Overview

Febuxostat Versus Allopurinol on Hepatic Steatosis in MAFLD Patients

Status:
Not yet recruiting

Trial end date:
2022-11-01

Target enrollment:
0

Participant gender:
All

Summary

Metabolic associated fatty liver disease (MAFLD) is the most common and harmful chronic liver disease, and it is increasingly diagnosed in many developed and developing countries. Previous studies suggested a significant association between hyperuricemia and MAFLD and that hyperuricemia plays a causal role in the development of MAFLD. Xanthine oxidase is a key enzyme in uric acid metabolism, and It thus can be considered as is a therapeutic target for MAFLD, so long-term urate-lowering therapy may play a role in amelioration of MAFLD by controlling uric acid levels.
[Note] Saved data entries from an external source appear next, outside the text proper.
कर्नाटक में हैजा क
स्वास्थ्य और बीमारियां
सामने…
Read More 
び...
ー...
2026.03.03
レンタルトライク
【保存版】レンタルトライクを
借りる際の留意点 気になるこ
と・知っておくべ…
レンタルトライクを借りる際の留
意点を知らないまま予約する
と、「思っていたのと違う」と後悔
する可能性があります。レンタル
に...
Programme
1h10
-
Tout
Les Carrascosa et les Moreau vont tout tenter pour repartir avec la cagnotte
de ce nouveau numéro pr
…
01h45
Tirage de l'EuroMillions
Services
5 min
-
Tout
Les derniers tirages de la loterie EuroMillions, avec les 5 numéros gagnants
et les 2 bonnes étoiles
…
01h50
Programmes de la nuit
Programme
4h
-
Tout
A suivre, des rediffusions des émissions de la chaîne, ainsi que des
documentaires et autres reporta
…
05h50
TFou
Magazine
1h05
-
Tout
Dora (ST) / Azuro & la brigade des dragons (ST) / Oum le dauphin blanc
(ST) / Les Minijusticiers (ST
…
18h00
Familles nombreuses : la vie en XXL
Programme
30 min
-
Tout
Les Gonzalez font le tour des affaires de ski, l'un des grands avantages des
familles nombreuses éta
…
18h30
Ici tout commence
So, this study is conducted to assess the effect of controlling hyperuricemia using different xanthine oxidase inhibitors on amelioration of MAFLD.

Phase:

N/A

Accepts Healthy Volunteers?

Details

Lead Sponsor:

Ain Shams University

Treatments:

Allopurinol
Febuxostat

Criteria

Inclusion Criteria:

- Ages 18-65.

- Males and Females

- Metabolic syndrome according to the NCEP ATP III definition [13]: present of three or
more of the following five criteria are met:

- Waist circumference over 40 inches (men) or 35 inches (women), Central obesity -
defined as waist circumference ≥ 102 cm for Men and ≥ 88 cm for women

- Blood pressure over 130/85 mmHg,

- Basting triglyceride (TG) level over 150 mg/dl,

- Fasting high-density lipoprotein (HDL) cholesterol level less than 40 mg/dl (men)
or 50 mg/dl (women),

- Fasting blood sugar over 100 mg/dl.

- Serum uric acid levels of > 420μmol/L (>7 mg/dL) in men and >360 μmol/L (>6 mg/dL)
women.

Exclusion Criteria:

- Renal insufficiency defined by serum creatinine > 2.0 mg/dl.

- Patients with obvious abnormal liver function: serum transaminase (ALT, AST, one
of them) exceed 2 times the upper limit of normal reference value.
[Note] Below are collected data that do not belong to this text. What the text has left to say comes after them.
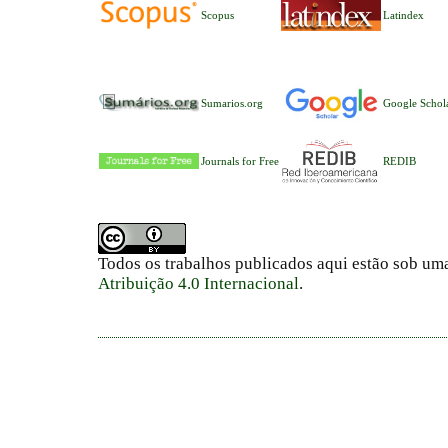
Scopus
Latindex
Sumarios.org
Google Schol
Journals for Free
REDIB
Todos os trabalhos publicados aqui estão sob um
Atribuição 4.0 Internacional
.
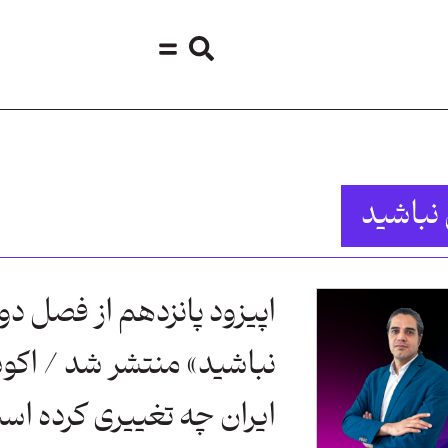
 نباشید
اپیزود پانزدهم از فصل دو
نباشید» منتشر شد / اکو
ایران چه تغییری کرده اس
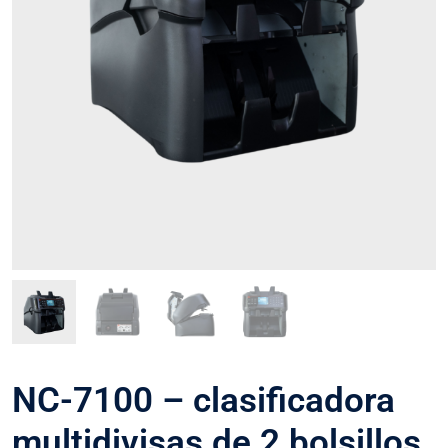
NC-7100 – clasificadora
multidivisas de 2 bolsillos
- Have a history of viral hepatitis, or serological examination suggests hepatitis
virus infection, or have a history of other liver diseases.

- Complementation with diabetes, or fasting blood glucose >7.8mmol/L, or HbA1c
>7.5%.

- Severe hypertension, blood pressure ≥ 160/100 mmHg.

- A history of allergy to febuxostat and allopurinol; in the acute active phase of
gout.

- Drinking equivalent to alcohol intake ≥30g/d(male), ≥20g/d(female).

- Complicated coronary heart disease.

- Cardiac dysfunction (cardiac function grade 2 or above).

- Patients with asthma and other respiratory diseases.

- Intestinal diseases such as inflammatory bowel disease.

- Any history of systemic malignancy in the past 5 years.

- Use of uric-lowering drugs in the 4 weeks before screening: febuxostat,
allopurinol, benzbromarone.

- Morbid obesity (BMI>37.5kg/m2).

- Triglyceride ≥5.0 mmol/L was found to be significantly abnormal in baseline
examination.

- had received systemic hormone or immunosuppressive therapy within 3 months prior
to screening or expected to receive hormone or immunosuppressive therapy in the
future.

- Use of other drugs affecting uric acid metabolism were adjusted within 4 weeks
before screening: losartan, fenofibrate, irbesartan, thiazide diuretics, loop
medullar diuretics, compound antihypertensive agents containing diuretics.

Other drugs that may affect liver fat content were taken within 4 weeks before screening.

- Women who are lactating or pregnant.